All lines of the records below that contain the word "inox" must be listed.

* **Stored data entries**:
>>
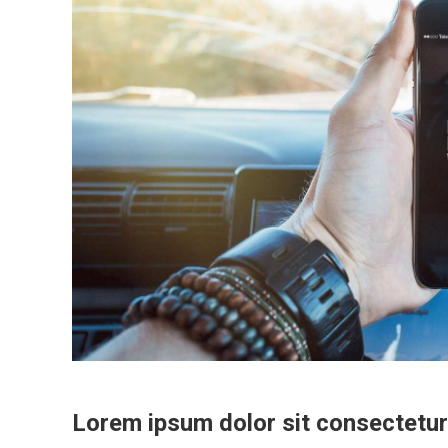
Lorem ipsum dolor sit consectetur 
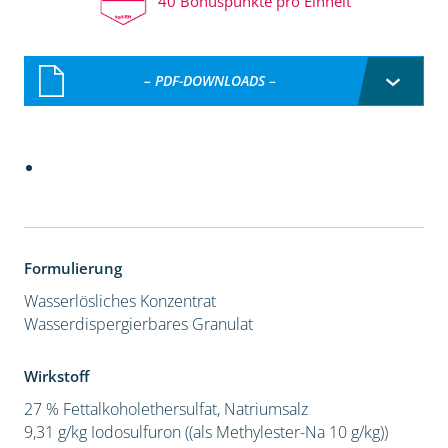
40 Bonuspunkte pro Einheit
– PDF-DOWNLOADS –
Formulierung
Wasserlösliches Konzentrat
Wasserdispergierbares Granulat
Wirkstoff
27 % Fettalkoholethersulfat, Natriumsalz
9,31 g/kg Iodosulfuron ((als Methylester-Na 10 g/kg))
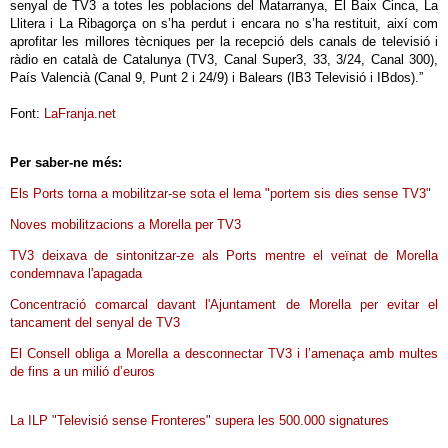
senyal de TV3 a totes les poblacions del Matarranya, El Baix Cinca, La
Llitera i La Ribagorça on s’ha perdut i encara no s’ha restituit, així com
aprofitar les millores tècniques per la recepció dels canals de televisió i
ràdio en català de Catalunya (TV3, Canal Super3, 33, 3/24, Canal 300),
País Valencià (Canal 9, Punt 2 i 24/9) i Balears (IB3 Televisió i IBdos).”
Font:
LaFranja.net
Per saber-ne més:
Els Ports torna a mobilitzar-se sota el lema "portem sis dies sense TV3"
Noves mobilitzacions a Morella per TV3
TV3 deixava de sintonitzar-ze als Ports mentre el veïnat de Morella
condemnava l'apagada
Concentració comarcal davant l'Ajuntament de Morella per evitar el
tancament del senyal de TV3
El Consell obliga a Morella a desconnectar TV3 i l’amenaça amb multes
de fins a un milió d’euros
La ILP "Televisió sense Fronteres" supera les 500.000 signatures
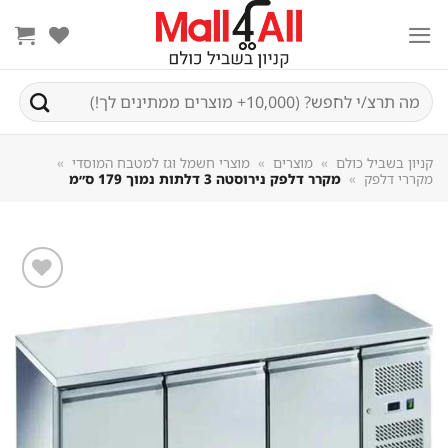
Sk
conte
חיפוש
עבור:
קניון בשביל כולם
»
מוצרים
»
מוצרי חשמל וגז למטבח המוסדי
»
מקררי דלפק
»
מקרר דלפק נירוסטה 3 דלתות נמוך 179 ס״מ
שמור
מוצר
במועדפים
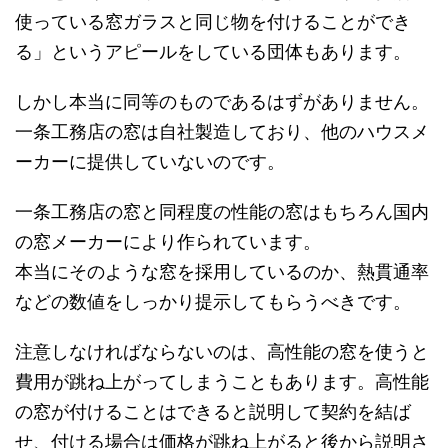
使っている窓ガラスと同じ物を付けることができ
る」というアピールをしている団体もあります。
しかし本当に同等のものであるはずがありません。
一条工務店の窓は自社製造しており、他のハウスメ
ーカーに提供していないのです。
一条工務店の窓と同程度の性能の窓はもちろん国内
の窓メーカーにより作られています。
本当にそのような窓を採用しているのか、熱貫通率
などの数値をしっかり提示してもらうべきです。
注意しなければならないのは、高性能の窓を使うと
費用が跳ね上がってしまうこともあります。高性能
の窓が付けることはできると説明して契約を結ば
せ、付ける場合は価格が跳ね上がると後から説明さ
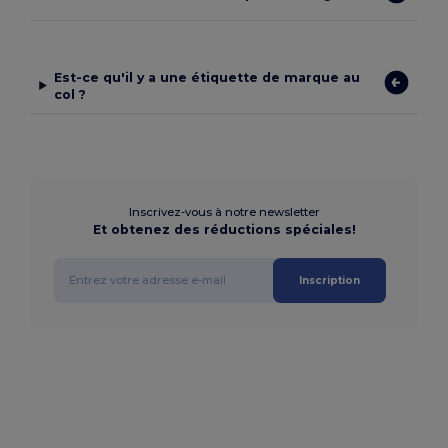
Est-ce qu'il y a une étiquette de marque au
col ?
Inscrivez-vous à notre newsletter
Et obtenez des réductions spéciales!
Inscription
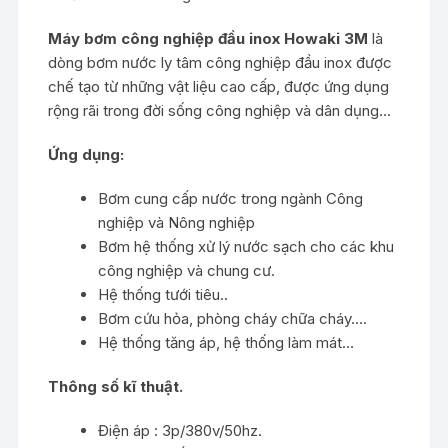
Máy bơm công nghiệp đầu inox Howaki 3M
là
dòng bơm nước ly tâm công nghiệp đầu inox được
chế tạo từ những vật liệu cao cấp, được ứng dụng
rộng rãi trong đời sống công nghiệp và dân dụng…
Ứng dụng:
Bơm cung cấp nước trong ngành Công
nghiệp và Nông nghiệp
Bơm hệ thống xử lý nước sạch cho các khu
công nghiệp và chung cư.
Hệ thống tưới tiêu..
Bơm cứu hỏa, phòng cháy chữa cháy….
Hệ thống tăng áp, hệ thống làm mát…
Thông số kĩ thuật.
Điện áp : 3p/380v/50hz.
<<
>>
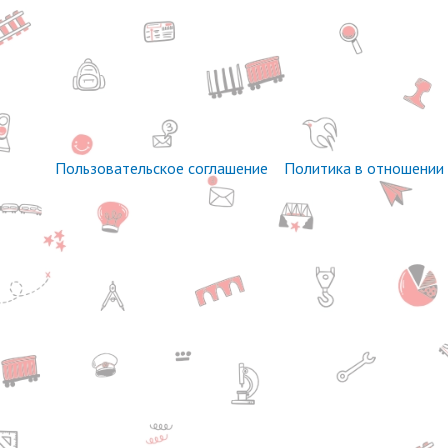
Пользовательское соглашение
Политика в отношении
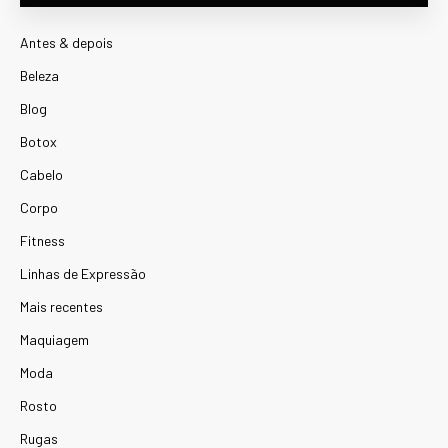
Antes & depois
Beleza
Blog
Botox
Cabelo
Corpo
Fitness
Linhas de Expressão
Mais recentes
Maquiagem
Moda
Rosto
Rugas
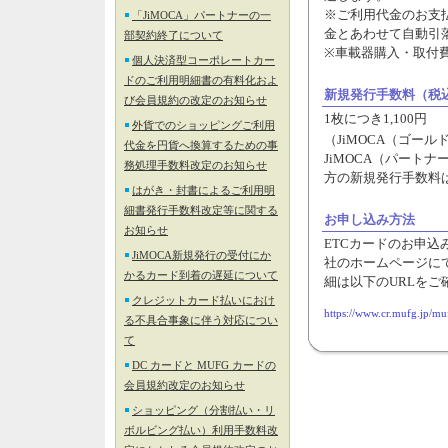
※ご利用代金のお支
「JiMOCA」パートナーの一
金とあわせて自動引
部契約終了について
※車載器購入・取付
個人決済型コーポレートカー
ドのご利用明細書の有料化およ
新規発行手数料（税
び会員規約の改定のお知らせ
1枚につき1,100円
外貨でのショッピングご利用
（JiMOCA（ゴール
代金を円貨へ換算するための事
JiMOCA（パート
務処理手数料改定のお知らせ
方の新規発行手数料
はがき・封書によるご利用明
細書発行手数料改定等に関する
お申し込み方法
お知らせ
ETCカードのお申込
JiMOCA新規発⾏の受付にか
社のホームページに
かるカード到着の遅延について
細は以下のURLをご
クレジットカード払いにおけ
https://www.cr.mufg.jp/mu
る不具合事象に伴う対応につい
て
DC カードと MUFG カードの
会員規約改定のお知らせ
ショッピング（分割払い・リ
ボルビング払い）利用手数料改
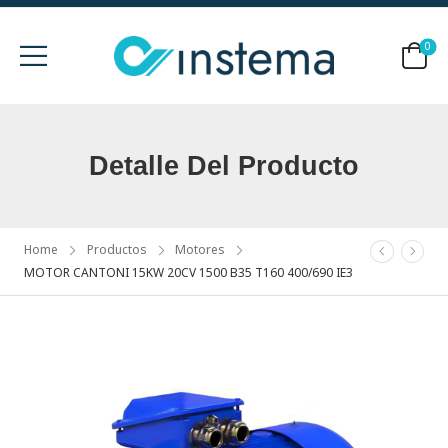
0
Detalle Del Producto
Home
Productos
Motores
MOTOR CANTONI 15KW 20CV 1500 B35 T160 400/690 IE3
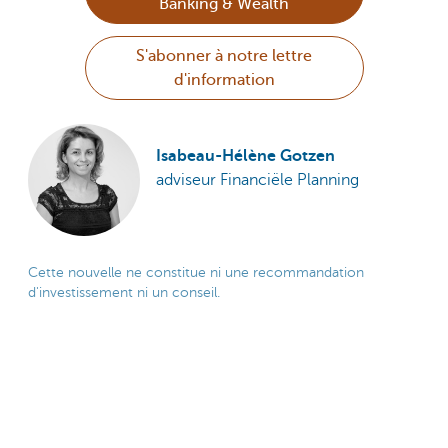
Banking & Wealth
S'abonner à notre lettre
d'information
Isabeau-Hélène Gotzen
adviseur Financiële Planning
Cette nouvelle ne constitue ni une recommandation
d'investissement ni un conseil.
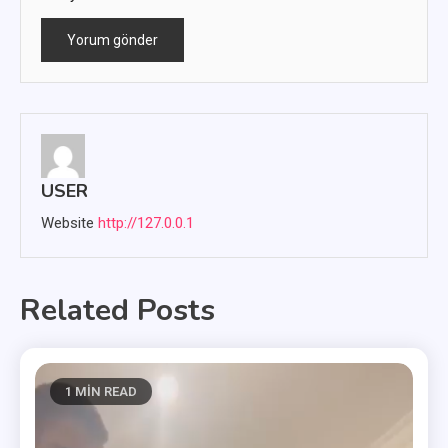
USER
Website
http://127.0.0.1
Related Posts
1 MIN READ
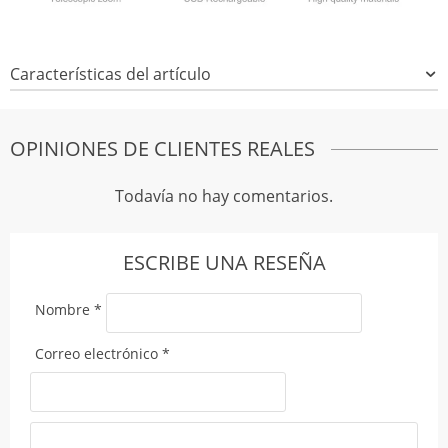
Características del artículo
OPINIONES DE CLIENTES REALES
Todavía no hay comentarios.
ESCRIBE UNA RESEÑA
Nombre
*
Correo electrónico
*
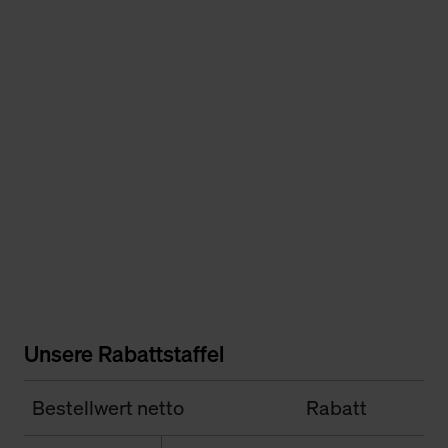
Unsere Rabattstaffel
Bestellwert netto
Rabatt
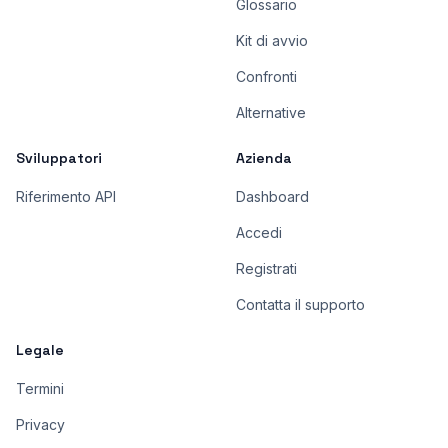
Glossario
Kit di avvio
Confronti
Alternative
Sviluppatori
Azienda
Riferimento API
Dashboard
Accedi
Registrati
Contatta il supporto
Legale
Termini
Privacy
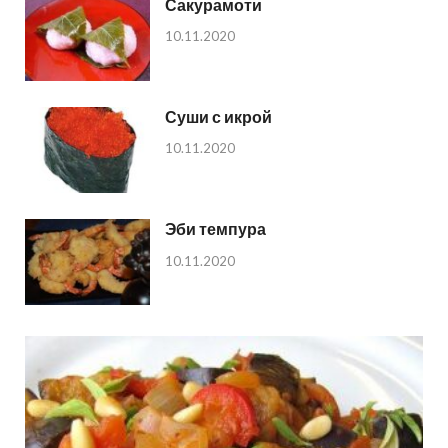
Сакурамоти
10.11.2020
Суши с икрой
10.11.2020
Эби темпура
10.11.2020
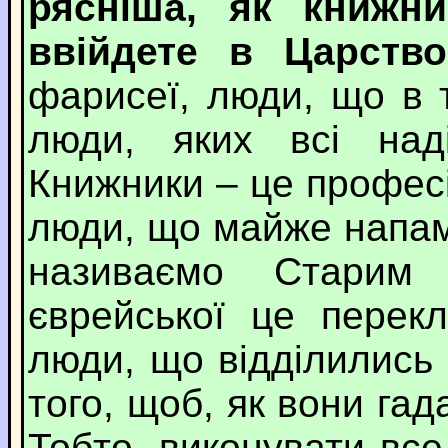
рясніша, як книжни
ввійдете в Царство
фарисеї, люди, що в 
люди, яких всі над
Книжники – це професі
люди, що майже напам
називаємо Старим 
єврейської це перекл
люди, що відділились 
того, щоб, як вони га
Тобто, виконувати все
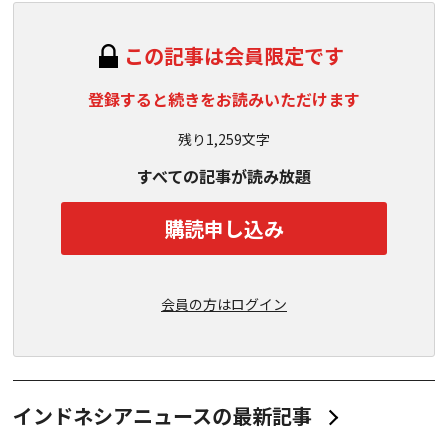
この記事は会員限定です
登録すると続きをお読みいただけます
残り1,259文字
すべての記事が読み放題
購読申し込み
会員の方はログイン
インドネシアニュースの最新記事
<<
* **Result below**:
Máy bơm công nghiệp đầu inox Howaki 3M
dòng bơm nước ly tâm công nghiệp đầu inox được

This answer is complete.